Spitzenpolitiker warnt - Ex-Außenminister Gabriel über Selenskyj-Demütigung: „Trump will Europa zerstören“
Der frühere Außenminister und Vizekanzler Sigmar Gabriel sieht in den jüngsten Entwicklungen rund um den ukrainischen Präsidenten Wolodymyr Selenskyj eine bewusste Demütigung durch die USA. „Ich glaube, wir haben ein geplantes Schauspiel erlebt, bei dem der ukrainische Präsident Selenskyj gedemütigt wurde und sozusagen eingeleitet wurde, dass Amerika letztlich auf seinen Rücktritt aus ist“, sagte Gabriel im Interview mit RTL/ntv. Dies entspreche einer zentralen Bedingung Wladimir Putins für einen Waffenstillstand. „Ich nehme an, dass diese Pressekonferenz als Dauerschleife im russischen Fernsehen läuft. Wladimir Putin wird die Sektkorken knallen lassen“, so der frühere Außenminister.

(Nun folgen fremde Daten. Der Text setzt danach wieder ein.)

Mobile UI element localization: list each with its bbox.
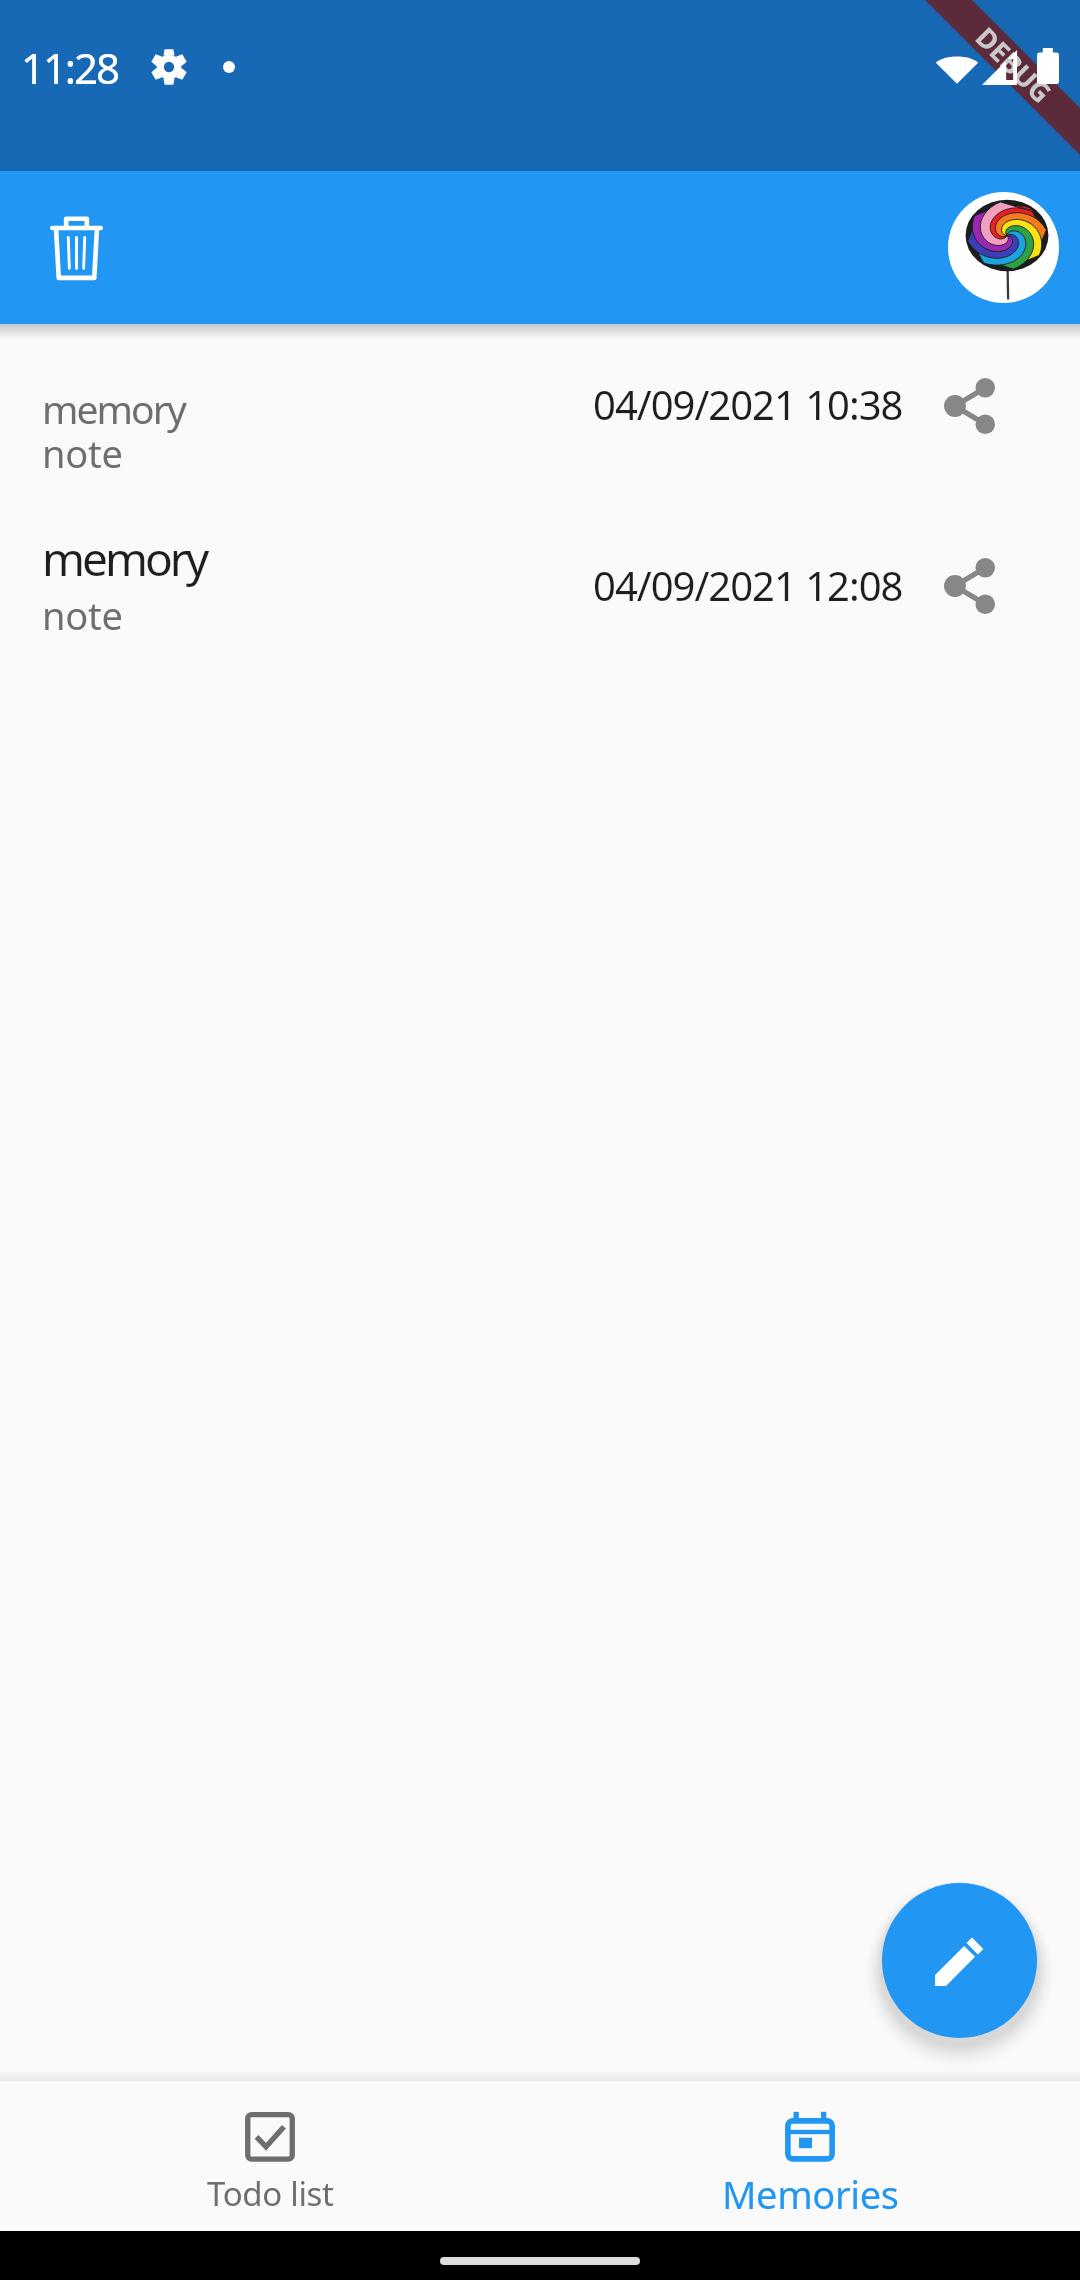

Europa muss sich selbst organisieren
Gabriel kritisierte zudem die Haltung der US-Regierung gegenüber Europa und dessen sicherheitspolitischer Rolle. „Diese amerikanische Regierung hat nach über 80 Jahren die Entscheidung getroffen, keine europäische Macht mehr sein zu wollen und auch kein Partner mehr für Europa“, so der ehemalige SPD-Politiker und Vorsitzende der Atlantik-Brücke. Dies stelle Europa vor die Herausforderung, sich sicherheitspolitisch selbst zu organisieren. „Die Frage ist, ob die Europäer jetzt aufwachen und insbesondere, ob sich eine ‚coalition of the willing‘ zusammenfindet, die Verteidigungs- und Sicherheitspolitik gemeinsam organisiert.“
„Trump will Europa schwächen oder zerstören“
Auch in der „Augsburger Allgemeinen“ warnte Gabriel eindringlich vor der Politik von Donald Trump. „Für Trump ist Europa kein strategischer Partner, sondern nur noch ein Klotz am Bein“, sagte der frühere SPD-Parteivorsitzende. „Ich bin sicher, dass er Europa schwächen oder sogar zerstören will, denn wir sind eben doch ziemlich groß.“
Deutschland, Frankreich, Polen, Großbritannien und die skandinavischen Staaten müssten in einer gemeinsamen Sicherheits- und Außenpolitik vorangehen. „Wir werden uns nur durch Stärke und Entschlossenheit Respekt bei Trump verschaffen“, betonte Gabriel. „Wirtschaftliche Stärke ist hier mindestens genauso wichtig wie militärische Stärke.“
„Frieden bedeutet für Trump, Putin die Ukraine zu überlassen“
Gabriel zeigte sich besorgt darüber, dass Trumps Strategie letztlich Wladimir Putin in die Hände spielt. „Frieden scheint für den US-Präsidenten zu bedeuten, Wladimir Putin die Ukraine zu überlassen. Und das Recht des Stärkeren an die Stelle der Stärke des Rechts zu setzen.“ Der Sozialdemokrat verwies auf den US-Publizisten Robert Kagan, der bereits vor Jahren gewarnt habe, dass sich die USA unter Trump zu einer „schurkischen Supermacht“ entwickeln könnten. „Nun erleben wir, was das bedeutet: eine amerikanische Regierung, die mit dem Schurkenstaat Russland gemeinsame Sache macht. Und das könnte erst der Anfang sein.“
Eine neue Ära der internationalen Beziehungen
Gabriel befürchtet, dass die USA sich immer weiter von ihren westlichen Verbündeten entfernen. „Die Vereinigten Staaten entwickeln sich ganz offensichtlich zu einem Land, das sich von den Ideen des Westens wie Freiheit, Demokratie, Menschenwürde und der Stärke des Rechts verabschiedet hat – und damit auch von der auf diesen gemeinsamen Werten gegründeten Allianz mit Europa.“
Für Europa sei das ein Weckruf. „Viele Europäer wünschen sich, dass endlich ein Deutschland auf die politische Bühne zurückkehrt, das bereit ist, mit anderen zusammen die Führung zu übernehmen“, so Gabriel.